Methods: The Longitudinal Implementation Strategies Tracking System (LISTS), a timeline follow-back procedure for documenting strategy use and modifications, was applied to the multiyear study. The research team used observation, study records, and reports from implementers to complete LISTS in an electronic data entry system. Types of modifications and reasons were categorized. Determinants associated with each strategy were collected as a justification for strategy use and a potential explanation for strategy modifications.

Results: Thirty-four discrete implementation strategies were used and at least one strategy was used from each of the nine strategy categories from the Expert Recommendations for Implementing Change (ERIC) taxonomy. Most of the strategies were introduced, used, and continued or discontinued according to a prospective implementation plan. Relatedly, a small number of strategies were introduced, the majority unplanned, because of the changing healthcare landscape, or to address an emergent barrier. Despite changing implementation context, there were relatively few modifications to the way strategies were enacted, such as a change in the actor, action, or dose. Few differences were noted between the trial's three regional units under investigation.

Conclusion: This study occurred within the ambulatory oncology clinics of a large, academic medical center and was supported by the Quality team of the health system to ensure greater uptake, uniformity, and implementation within established practice change processes. The centralized nature of the implementation likely contributed to the relatively low proportion of modified strategies and the high degree of uniformity across regions. These results demonstrate the potential of LISTS in gathering the level of data needed to understand the impact of the many implementation strategies used to support adoption and delivery of a multilevel innovation.

Clinical trial registration: https://clinicaltrials.gov/ct2/show/NCT04014751, identifier: NCT04014751.

Introduction

Due to advances in screening and treatment, the 5-year survival rate upon a cancer diagnosis is close to 70%, and there are almost 17 million cancer survivors in the US (1). Despite advances in early detection and treatments that extends survivor longevity, survival benefit is often offset by chronic and debilitating cancer- and treatment-related symptoms that compromise health related quality of life (2). Cancer patients experience disruptive physical and psychosocial symptoms that are often under-addressed. Research indicates that one in five cancer survivors experience uncontrolled pain (3), and around 32% meet Diagnostic and Statistical Manual of Mental Disorders criteria for a mental health diagnosis (e.g., adjustment, anxiety, sleep, mood) (2, 4). Therefore, providing optimal cancer care requires systematic symptom monitoring (5).

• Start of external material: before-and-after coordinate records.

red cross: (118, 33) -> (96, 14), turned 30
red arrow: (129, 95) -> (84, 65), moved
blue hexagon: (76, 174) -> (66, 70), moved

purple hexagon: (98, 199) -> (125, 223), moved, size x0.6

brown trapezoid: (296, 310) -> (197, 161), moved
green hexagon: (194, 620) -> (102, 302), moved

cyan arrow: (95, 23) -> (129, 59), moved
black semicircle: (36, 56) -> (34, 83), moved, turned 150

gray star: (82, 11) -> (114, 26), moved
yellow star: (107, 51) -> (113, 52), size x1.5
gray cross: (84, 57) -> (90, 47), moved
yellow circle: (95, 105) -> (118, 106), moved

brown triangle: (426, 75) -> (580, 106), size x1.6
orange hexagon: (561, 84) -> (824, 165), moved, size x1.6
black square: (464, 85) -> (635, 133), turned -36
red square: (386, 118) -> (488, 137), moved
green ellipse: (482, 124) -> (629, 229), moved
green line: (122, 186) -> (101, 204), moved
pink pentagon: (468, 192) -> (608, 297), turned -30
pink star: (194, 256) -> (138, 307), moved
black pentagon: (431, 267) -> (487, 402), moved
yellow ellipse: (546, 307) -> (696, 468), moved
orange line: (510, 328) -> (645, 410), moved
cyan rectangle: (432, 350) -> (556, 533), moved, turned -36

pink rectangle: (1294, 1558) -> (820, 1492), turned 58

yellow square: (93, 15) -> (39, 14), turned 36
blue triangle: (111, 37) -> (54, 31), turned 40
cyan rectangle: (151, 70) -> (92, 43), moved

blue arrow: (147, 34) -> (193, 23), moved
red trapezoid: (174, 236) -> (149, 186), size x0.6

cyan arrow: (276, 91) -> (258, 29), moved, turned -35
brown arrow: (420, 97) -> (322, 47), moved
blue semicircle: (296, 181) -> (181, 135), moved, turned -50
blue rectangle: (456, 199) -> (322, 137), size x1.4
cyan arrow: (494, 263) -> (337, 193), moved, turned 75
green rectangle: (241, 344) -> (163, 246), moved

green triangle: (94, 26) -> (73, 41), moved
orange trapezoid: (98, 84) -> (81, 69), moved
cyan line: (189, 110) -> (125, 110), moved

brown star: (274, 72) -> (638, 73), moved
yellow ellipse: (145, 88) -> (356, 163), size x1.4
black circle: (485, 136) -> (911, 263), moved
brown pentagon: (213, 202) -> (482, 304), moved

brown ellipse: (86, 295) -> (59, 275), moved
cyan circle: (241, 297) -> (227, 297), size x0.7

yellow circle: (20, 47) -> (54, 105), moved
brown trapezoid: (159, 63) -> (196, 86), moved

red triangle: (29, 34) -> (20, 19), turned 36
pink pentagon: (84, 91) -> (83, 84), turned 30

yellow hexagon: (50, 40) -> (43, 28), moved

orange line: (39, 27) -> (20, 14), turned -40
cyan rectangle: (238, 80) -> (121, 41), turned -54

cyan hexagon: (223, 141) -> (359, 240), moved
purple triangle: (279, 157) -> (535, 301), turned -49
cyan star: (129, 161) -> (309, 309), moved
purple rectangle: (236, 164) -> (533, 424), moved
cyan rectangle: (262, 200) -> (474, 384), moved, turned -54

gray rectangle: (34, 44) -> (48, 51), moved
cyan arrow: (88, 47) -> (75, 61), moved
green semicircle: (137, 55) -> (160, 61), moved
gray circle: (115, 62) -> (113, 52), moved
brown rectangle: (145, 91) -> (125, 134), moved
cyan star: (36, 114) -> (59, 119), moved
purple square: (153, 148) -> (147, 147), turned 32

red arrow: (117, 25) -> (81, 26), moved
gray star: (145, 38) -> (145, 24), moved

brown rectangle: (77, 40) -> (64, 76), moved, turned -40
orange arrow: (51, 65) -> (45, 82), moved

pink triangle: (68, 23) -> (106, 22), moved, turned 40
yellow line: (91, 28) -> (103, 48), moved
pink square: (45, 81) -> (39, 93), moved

Tools that capture patient-reported outcomes (PROs) are emerging as a way to bridge the gap between patient experiences and clinician understanding (6). In oncology, PROs are assessed by engaging patients on their physical and psychological symptoms, functioning, quality of life, and supportive care needs. Incorporating PROs into routine oncology practice has been shown to improve patient outcomes, care satisfaction, and quality of life (7, 8). However, most studies evaluating programs to monitor and manage patient-reported outcomes (PROs) via electronic health records (EHRs) have been limited to efficacy trials and not implemented within routine practice of large healthcare systems (9).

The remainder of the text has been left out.